New York Gov. Andrew Cuomo walks toward the West Wing as he arrives at the White House, in Washington, for a meeting with President Donald Trump, May 27, 2020.

New York Gov. Andrew Cuomo pushed President Donald Trump on Wednesday to embrace a massive infrastructure spending plan to get Americans back to work in the face of the coronavirus commerce shutdowns.

“This is one of the things I want to talk to the president about,” Cuomo said before heading to the White House. “You want to reopen the economy. Let's do something creative, let's do it fast, let's put Americans back to work" to build and repair roads, bridges and rails.

Later, Cuomo, a Democrat, rejected claims by some Republican lawmakers that massive federal aid to state and city governments is not needed, calling it an “un-American response.”

“If you cut state and local governments,” Cuomo said, “how does that help the nation recover? There is no nation without the states.”

The U.S. coronavirus death toll is just short of 100,000, by far the biggest national total across the globe. Its world-leading economy has been shattered, with more than 38 million workers laid off, nearly a quarter of the country’s labor force.

FILE - Pedestrians wearing protective masks cross Irving Place in New York during the coronavirus pandemic, May 23, 2020.
FILE - Pedestrians wearing protective masks cross Irving Place in New York during the coronavirus pandemic, May 23, 2020.

All 50 state governors have begun to ease stay-at-home restrictions and reopen businesses. But 20 states reported an increase in new coronavirus cases in the week ending last Sunday, even as the number of cases fell in Cuomo’s state, for weeks the hardest hit in the country.

Trump has often said he wants more infrastructure spending. But several other issues, including the current fight against the coronavirus pandemic, have taken precedence in Congress, sidelining infrastructure initiatives.

Several state governors have called for more financial help from Washington to rebuild their economies. But whether a politically divided Congress and Trump can agree on a new spending plan is uncertain.
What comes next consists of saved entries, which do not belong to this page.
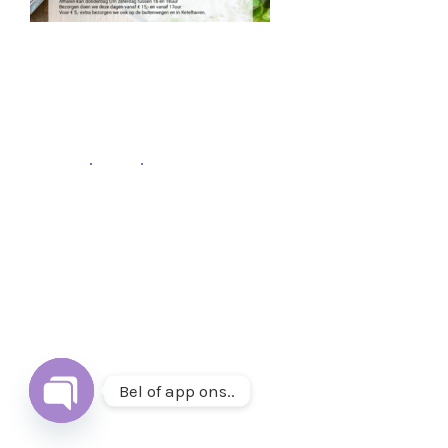
Fb
.
Ins
.
Follow
Volg ons op
Instagram
&
Facebook
of mail ons op
info@thuisetenenwonen.nl
.
Bel of app ons..
Open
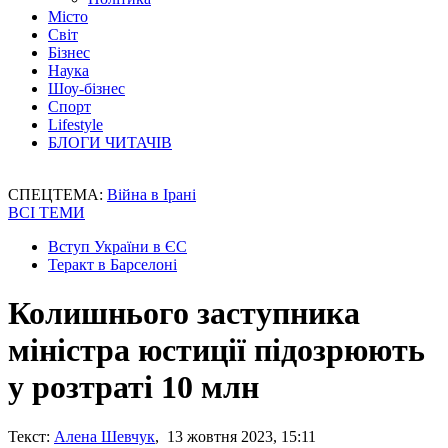
Місто
Світ
Бізнес
Наука
Шоу-бізнес
Спорт
Lifestyle
БЛОГИ ЧИТАЧІВ
СПЕЦТЕМА:
Війна в Ірані
ВСІ ТЕМИ
Вступ України в ЄС
Теракт в Барселоні
Колишнього заступника
міністра юстиції підозрюють
у розтраті 10 млн
Текст:
Алена Шевчук
, 13 жовтня 2023, 15:11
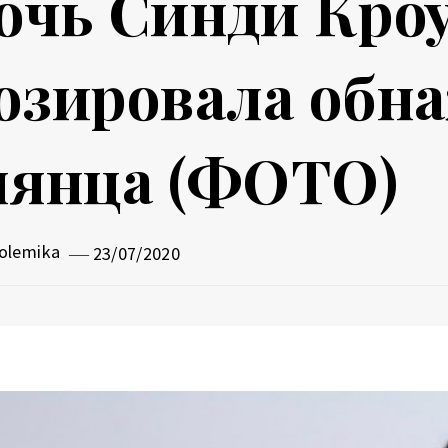
очь Синди Кро
озировала обн
лянца (ФОТО)
olemika
23/07/2020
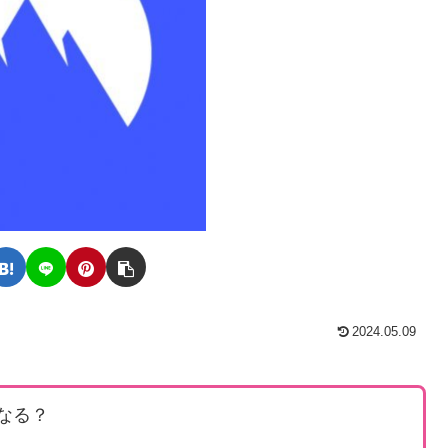
2024.05.09
くなる？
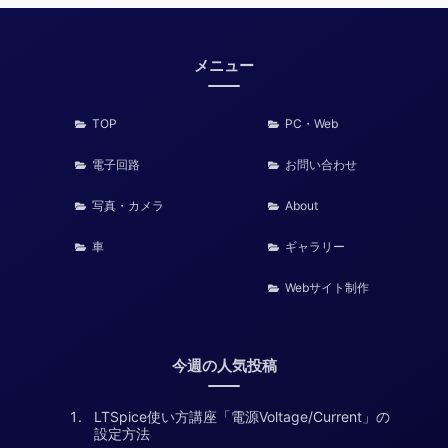
メニュー
TOP
PC・Web
電子回路
お問い合わせ
写真・カメラ
About
車
ギャラリー
Webサイト制作
今週の人気投稿
LTSpice使い方講座「電源Voltage/Current」の
設定方法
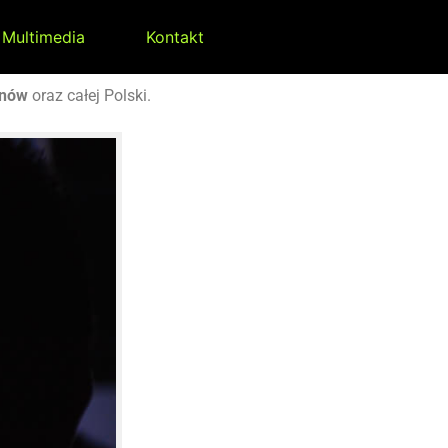
Multimedia
Kontakt
anów
oraz całej Polski.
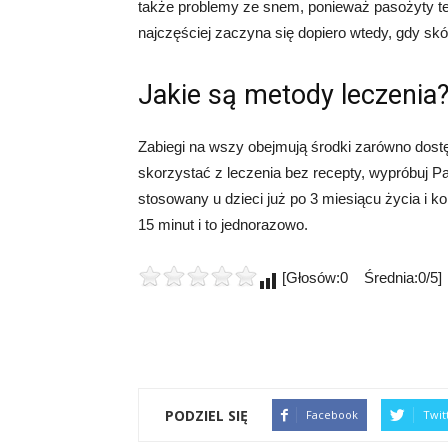
także problemy ze snem, ponieważ pasożyty te
najczęściej zaczyna się dopiero wtedy, gdy skór
Jakie są metody leczenia
Zabiegi na wszy obejmują środki zarówno dostęp
skorzystać z leczenia bez recepty, wypróbuj P
stosowany u dzieci już po 3 miesiącu życia i 
15 minut i to jednorazowo.
[Głosów:0 Średnia:0/5]
PODZIEL SIĘ
Facebook
Twit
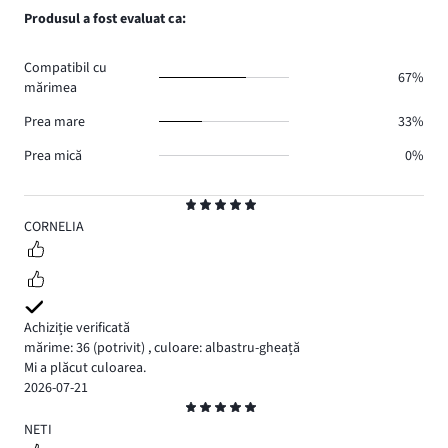
voturi
de
numărul
Produsul a fost evaluat ca:
2.
voturi
de
0.
voturi
Compatibil cu
0.
67%
mărimea
Prea mare
33%
Prea mică
0%
Evaluare
5
CORNELIA
Achiziție verificată
mărime: 36
(potrivit)
,
culoare: albastru-gheață
Mi a plăcut culoarea.
2026-07-21
Evaluare
5
NETI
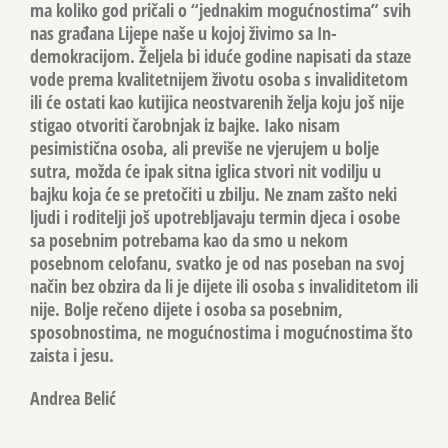
ma koliko god pričali o “jednakim mogućnostima” svih
nas građana Lijepe naše u kojoj živimo sa In-
demokracijom. Željela bi iduće godine napisati da staze
vode prema kvalitetnijem životu osoba s invaliditetom
ili će ostati kao kutijica neostvarenih želja koju još nije
stigao otvoriti čarobnjak iz bajke. Iako nisam
pesimistična osoba, ali previše ne vjerujem u bolje
sutra, možda će ipak sitna iglica stvori nit vodilju u
bajku koja će se pretočiti u zbilju. Ne znam zašto neki
ljudi i roditelji još upotrebljavaju termin djeca i osobe
sa posebnim potrebama kao da smo u nekom
posebnom celofanu, svatko je od nas poseban na svoj
način bez obzira da li je dijete ili osoba s invaliditetom ili
nije. Bolje rečeno dijete i osoba sa posebnim,
sposobnostima, ne mogućnostima i mogućnostima što
zaista i jesu.
Andrea Belić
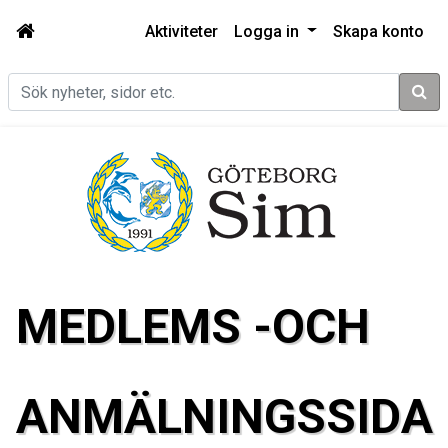
Aktiviteter
Logga in
Skapa konto
Sök
MEDLEMS -OCH
ANMÄLNINGSSIDA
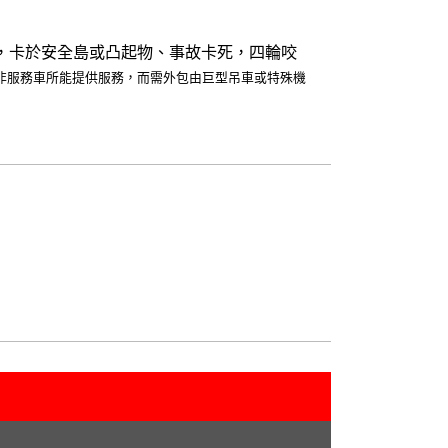
，卡於安全島或凸起物、事故卡死，四輪咬
若非服務車所能提供服務，而需外包由巨型吊車或特殊機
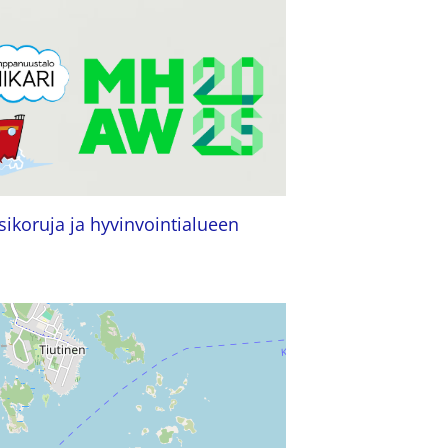
sikoruja ja hyvinvointialueen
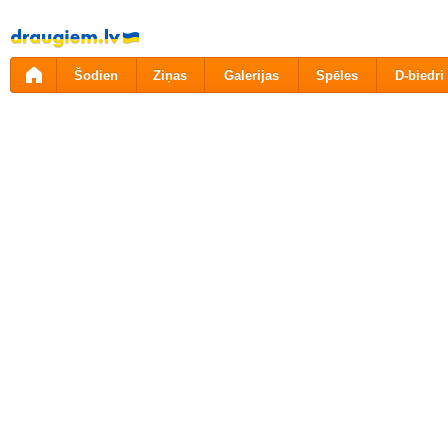
Pāriet
uz
saturu
Šodien
Ziņas
Galerijas
Spēles
D-biedri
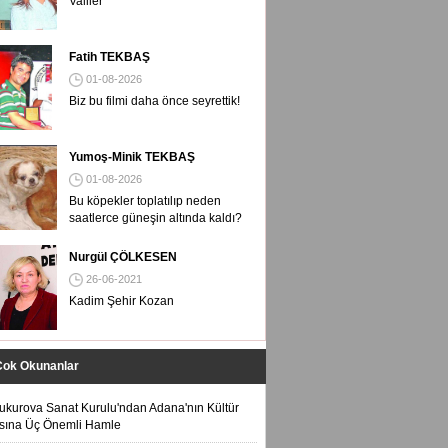
Valiler
Fatih TEKBAŞ
01-08-2026
Biz bu filmi daha önce seyrettik!
Yumoş-Minik TEKBAŞ
01-08-2026
Bu köpekler toplatılıp neden
saatlerce güneşin altında kaldı?
Nurgül ÇÖLKESEN
26-06-2021
Kadim Şehir Kozan
Çok Okunanlar
ukurova Sanat Kurulu'ndan Adana'nın Kültür
sına Üç Önemli Hamle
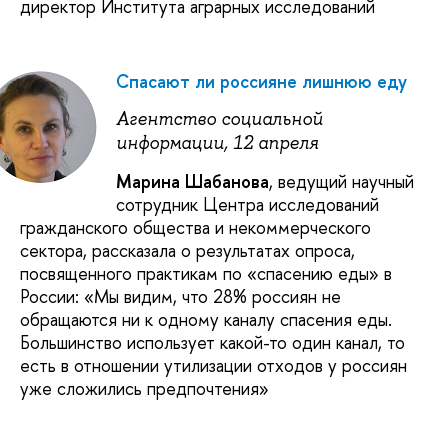
директор Института аграрных исследований
Спасают ли россияне лишнюю еду
Агентство социальной
информации, 12 апреля
Марина Шабанова
, ведущий научный
сотрудник Центра исследований
гражданского общества и некоммерческого
сектора, рассказала о результатах опроса,
посвященного практикам по «спасению еды» в
России: «Мы видим, что 28% россиян не
обращаются ни к одному каналу спасения еды.
Большинство использует какой-то один канал, то
есть в отношении утилизации отходов у россиян
уже сложились предпочтения»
The Democratic-controlled House of Representatives has passed a new $3 trillion plan that partly would bolster beleaguered state government budgets. But Republican lawmakers have said they want to assess the effect of previous spending packages aimed at helping the country recover from the coronavirus pandemic before agreeing to a new one.

Trump, often criticized for downplaying the threat of the coronavirus in early 2020, continued to defend his response to the pandemic in new Twitter comments Wednesday.

“The Radical Left Lamestream Media, together with their partner, the Do Nothing Democrats, are trying to spread a new narrative that President Trump was slow in reacting to Covid 19. Wrong, I was very fast, even doing the Ban on China long before anybody thought necessary!” he said.

He also tweeted, “We pass 15,000,000 Tests Today, by far the most in the World. Open Safely!”

But he made no mention of the rising death toll, which some projections say could reach 140,000 in the U.S. by early August. Instead, Trump attacked political opponents and assailed Twitter for flagging two of his tweets about mail-in voting as inaccurate.

Trump for weeks has touted the antimalarial drug hydroxychloroquine as a preventive treatment for coronavirus and says he took the medication. But Dr. Anthony Fauci, the government’s top infectious-disease expert, voiced new concerns Wednesday about its use, saying it is not effective against COVID-19.

Fauci’s comments about hydroxychloroquine echoed the findings of recent studies questioning its value to prevent or cure the virus.

France recently banned the drug for treatment of COVID-19. Fauci told CNN, “I’m not so sure it should be banned (by the U.S.), but clearly the scientific data is really quite evident now about the lack of efficacy for it.”